Viviana Sofronitsky (Вивиана Владимировна Софроницкая) is a Russian and Canadian classical pianist, born in Moscow. Her father was the Soviet-Russian pianist Vladimir Sofronitsky.

== Life and career ==
She started her music studies at the Central Music School, and went on to earn a doctorate from the Moscow Conservatory. In the Soviet Union she worked with both then-current early music ensembles, Madrigal and The Chamber Music Academy (directed by Alexei Lubimov), while also touring as a solo artist in Moscow, Leningrad, Kiev, Minsk, Sverdlovsk, etc.

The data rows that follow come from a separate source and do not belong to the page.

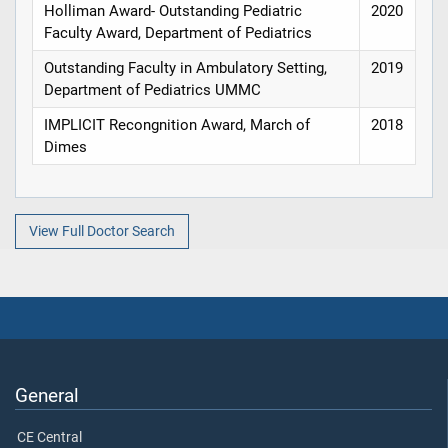
Holliman Award- Outstanding Pediatric
2020
Faculty Award, Department of Pediatrics
Outstanding Faculty in Ambulatory Setting,
2019
Department of Pediatrics UMMC
IMPLICIT Recongnition Award, March of
2018
Dimes
View Full Doctor Search
General
CE Central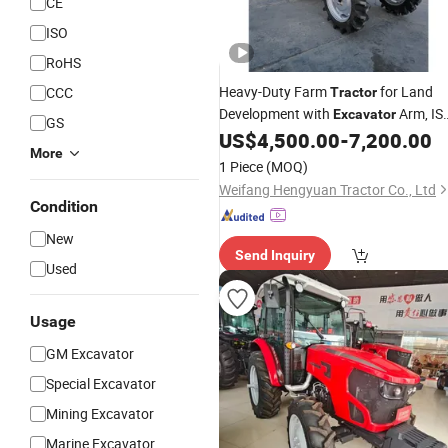
CE
ISO
RoHS
Heavy-Duty Farm
for Land
CCC
Tractor
Development with
Arm, IS
Excavator
GS
Approved
US$
4,500.00
-
7,200.00
More
1 Piece
(MOQ)
Weifang Hengyuan Tractor Co., Ltd
Condition
New
Send Inquiry
Used
Usage
GM Excavator
Special Excavator
Mining Excavator
Marine Excavator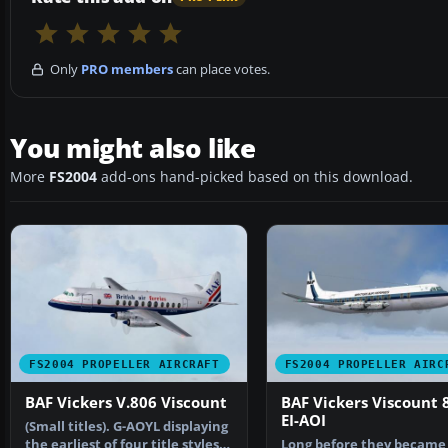
Only
PRO members
can place votes.
You might also like
More
FS2004
add-ons hand-picked based on this download.
FS2004 PROPELLER AIRCRAFT
FS2004 PROPELLER AIRC
BAF Vickers V.806 Viscount
BAF Vickers Viscount 
EI-AOI
(Small titles). G-AOYL displaying
the earliest of four title styles
Long before they became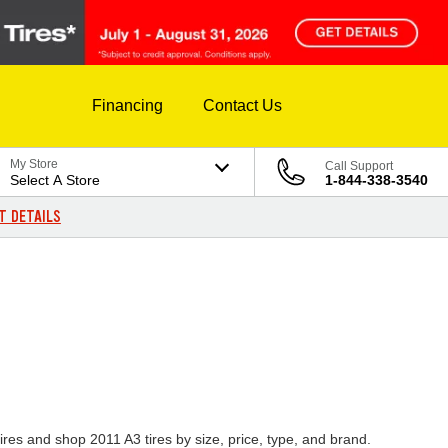
Financing
Contact Us
My Store
Call Support
Select A Store
1-844-338-3540
T DETAILS
ires and shop 2011 A3 tires by size, price, type, and brand.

In 1989, Sofronitsky moved to the United States, where she worked at the Oberlin College Conservatory of Music in Ohio. In 1990, she moved to Canada, where she pursued an active career in performance and recording in Toronto, partnered with various members of the Tafelmusik Baroque Orchestra. She was a founder and the first artistic director of the Academy Concert Series in Toronto. Sofronitsky has been a Canadian citizen since 1994.

In 1999 she received historical performance degrees in harpsichord, fortepiano and early music teaching from the Royal Conservatory in The Hague.

Since 2001 she has lived in the Czech Republic, married to fortepiano builder Paul McNulty, performing and recording on his highly prized instruments an expanded repertoire from C.P.E. Bach to Liszt.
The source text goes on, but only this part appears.